Because personal loans are unsecured, they can be “a good option for homeowners who don’t have equity in their home to borrow against or who do not wish to use their home as collateral for a loan.,” said Chris Dervan, senior vice president of personal lending at PNC Bank.
Additionally, Dervan says personal loans can be one of the fastest ways to obtain funds to complete a specific home-improvement project like installing replacement windows.
“A personal loan is also best when customers have a one-time borrowing need,” he said. “With a personal loan, customers can receive funds only once, compared to a home equity line of credit which they can draw on repeatedly.”
Home equity lines of credit, or HELOCs
Speaking of home equity lines of credit, this borrowing option works similar to a credit card. During the HELOC’s draw period, which is normally 10 years, a homeowner can borrow funds up to a certain limit as needed for repairs or renovations. Home equity lines of credit come with variable rates, however, which means your payment will fluctuate over time depending on how much money you take out and whether market interest rates rise or fall.
Since HELOCs are secured by the equity in your home, you’ll have to put up your home as collateral when you apply. Doing so can be a plus since secured loans tend to come with lower rates and fees. However, using your home as collateral also means your home could fall into foreclosure if you don’t repay the money you borrow and default on your loan.
Home equity loan
Home equity loans are similar to personal loans, as they come with a fixed interest rate, a fixed monthly payment and a fixed repayment timeline. In other words, when you apply for a home equity loan, you’ll know your interest rate up front, exactly how much your monthly payment will be the entire time and the exact date you’ll become debt-free.
Like HELOCs, however, home equity loans require you to put your home up as collateral for the loan. Also note that, with both home equity loans and HELOCs, you can typically only borrow up to 85 percent of your home’s value in a first mortgage and second loan.
This makes both home equity options an unworkable choice for homeowners who haven’t built up much equity in their properties yet.
Using any old credit card for home window replacement is probably a bad idea considering the average credit card is currently charging an APR over 17 percent. However, some credit cards known as balance transfer cards let you secure 0 percent on purchases (in addition to balance transfers) for a limited time — usually up to 15 months.
If you can borrow the money for replacement windows, and you know you can pay it off before your introductory offer ends, using a card that gives you 0 percent APR on purchases can help you secure your own zero percent interest loan. Some cards that offer 0 percent on purchases also offer rewards for each dollar you spend, and that can leave you even further ahead.
On the flip side, be aware that, after your introductory offer ends, your card’s interest rate will reset to a higher ongoing rate that will make borrowing money for replacement windows a much more expensive deal.
How to choose a loan for replacement windows
No matter which option you’re leaning toward, you should make sure you “understand and are comfortable with all of the terms of the loan,” Dervan said.

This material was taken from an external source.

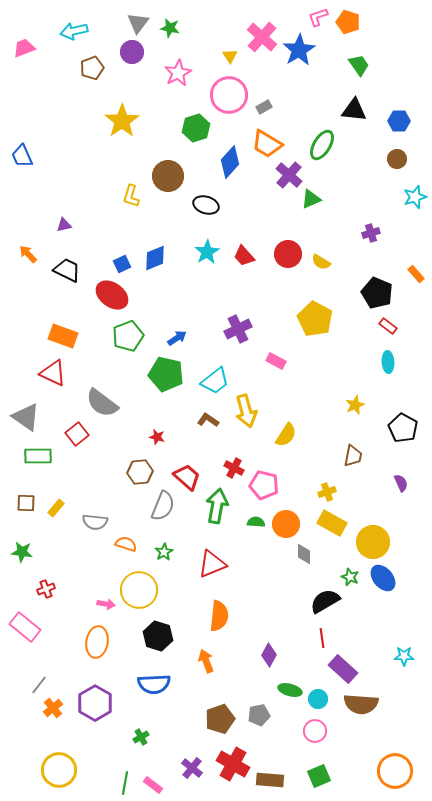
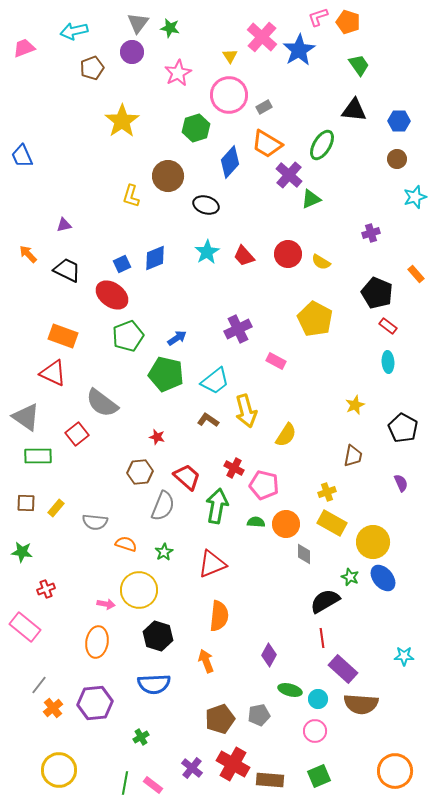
purple hexagon at (95, 703): rotated 24 degrees clockwise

Make sure to read over the annual percentage rate, required monthly payments and all applicable fees. Specifically, pay close attention to whether there are any origination or application fees or other fees like a prepayment penalty, he says.
Also, make sure you don’t jump on the first loan offer you see. “Customers can often get a better deal by shopping around, so they should take the time to compare their options carefully, both across different loan types and different lenders,” says Dervan.